In practice, the complexity of the basket system can lead to underutilization of FTCs. It's crucial to carefully categorize income types to maximize the credit. Additionally, the IRS often scrutinizes FTC claims, so thorough documentation is essential.

? Practical example / breakdown

Scenario: A U.S. corporation earns $100,000 in foreign income and pays $20,000 in foreign taxes. The U.S. tax rate is 21%.

  1. Calculate U.S. Tax on Foreign Income:
  2. U.S. Tax = $100,000 * 21% = $21,000

  3. Calculate FTC:

  4. FTC = $20,000 / ($100,000 / $100,000) * $21,000 = $20,000

  5. FTC Limitation:

  6. The FTC is limited to $21,000 (the U.S. tax on the foreign income).

  7. Result:

  8. The corporation can claim a $20,000 FTC, reducing its U.S. tax liability to $1,000.

? Your move today

Goal: Calculate the FTC for a hypothetical scenario.

Step-by-step:
1. Choose a foreign income amount (e.g., $50,000).
2. Determine the foreign tax paid (e.g., $10,000).
3. Calculate the U.S. tax on the foreign income using the U.S. tax rate (e.g., 21%).
4. Apply the FTC formula.
5. Check the FTC limitation.

What to save: A completed FTC calculation with all steps documented.

? Quick reference asset

FTC Calculation Cheat Sheet

Step Formula / Description Example
Foreign Income Amount of foreign income $50,000
Foreign Tax Paid Amount of foreign tax paid $10,000
U.S. Tax Rate U.S. corporate tax rate (e.g., 21%) 21%
U.S. Tax on Foreign Income Foreign Income * U.S. Tax Rate $50,000 * 21% = $10,500
FTC Calculation Foreign Tax Paid / (Foreign Taxable Income / U.S. Taxable Income) * U.S. Tax on Foreign Income $10,000 / ($50,000 / $50,000) * $10,500 = $10,000
FTC Limitation U.S. Tax on Foreign Income $10,500

Common mistakes & recovery

  • Common Error 1: Misclassifying income types into the wrong baskets.
  • Recovery: Double-check the classification of income types against IRS guidelines.

  • Common Error 2: Overlooking the FTC limitation.

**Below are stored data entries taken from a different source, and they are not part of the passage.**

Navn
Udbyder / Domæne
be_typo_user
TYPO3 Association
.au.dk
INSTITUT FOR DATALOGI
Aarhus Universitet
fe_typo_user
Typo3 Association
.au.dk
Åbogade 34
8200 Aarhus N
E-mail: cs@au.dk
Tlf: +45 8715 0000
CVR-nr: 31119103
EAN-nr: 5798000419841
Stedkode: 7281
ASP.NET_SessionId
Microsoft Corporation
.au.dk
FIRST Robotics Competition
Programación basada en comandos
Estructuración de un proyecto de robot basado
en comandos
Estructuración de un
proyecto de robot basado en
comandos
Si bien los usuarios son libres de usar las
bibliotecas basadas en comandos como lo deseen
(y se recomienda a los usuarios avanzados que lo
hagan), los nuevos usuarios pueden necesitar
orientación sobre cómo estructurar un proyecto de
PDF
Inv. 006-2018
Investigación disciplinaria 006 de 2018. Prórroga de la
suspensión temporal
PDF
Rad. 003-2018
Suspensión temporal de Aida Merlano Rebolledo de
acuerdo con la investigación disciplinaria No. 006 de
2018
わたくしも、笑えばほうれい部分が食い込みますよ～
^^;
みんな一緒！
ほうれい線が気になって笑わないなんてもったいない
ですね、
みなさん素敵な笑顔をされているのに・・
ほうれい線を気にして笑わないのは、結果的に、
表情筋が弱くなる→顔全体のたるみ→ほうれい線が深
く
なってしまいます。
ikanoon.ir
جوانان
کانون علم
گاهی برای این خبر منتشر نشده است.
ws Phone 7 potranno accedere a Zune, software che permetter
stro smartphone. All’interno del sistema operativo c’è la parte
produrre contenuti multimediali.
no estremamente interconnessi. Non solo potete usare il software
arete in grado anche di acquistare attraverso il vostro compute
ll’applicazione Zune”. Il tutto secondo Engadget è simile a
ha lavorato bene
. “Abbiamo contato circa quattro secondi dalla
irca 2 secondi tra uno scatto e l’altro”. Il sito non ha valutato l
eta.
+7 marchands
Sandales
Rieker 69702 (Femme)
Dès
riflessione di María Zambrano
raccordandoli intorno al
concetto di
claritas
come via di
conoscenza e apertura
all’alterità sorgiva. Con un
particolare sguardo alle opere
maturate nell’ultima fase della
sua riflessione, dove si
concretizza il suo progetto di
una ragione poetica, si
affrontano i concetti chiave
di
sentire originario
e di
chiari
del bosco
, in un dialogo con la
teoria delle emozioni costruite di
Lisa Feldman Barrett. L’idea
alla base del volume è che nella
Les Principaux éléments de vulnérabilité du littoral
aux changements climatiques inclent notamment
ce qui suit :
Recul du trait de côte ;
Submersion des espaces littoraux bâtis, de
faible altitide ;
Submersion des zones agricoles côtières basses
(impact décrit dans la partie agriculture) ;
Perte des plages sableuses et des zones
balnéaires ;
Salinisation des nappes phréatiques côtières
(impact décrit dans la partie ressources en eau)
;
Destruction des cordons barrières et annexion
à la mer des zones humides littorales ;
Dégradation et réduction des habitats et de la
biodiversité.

  • Recovery: Always compare the calculated FTC to the U.S. tax on foreign income.

  • Quick Check: Ensure the FTC does not exceed the U.S. tax on the foreign income.

  • Exam Tip: Practice with varied income types and tax rates to become comfortable with the basket system.

? Completion check

"I can calculate the Foreign Tax Credit for a given scenario and understand the limitation on the credit."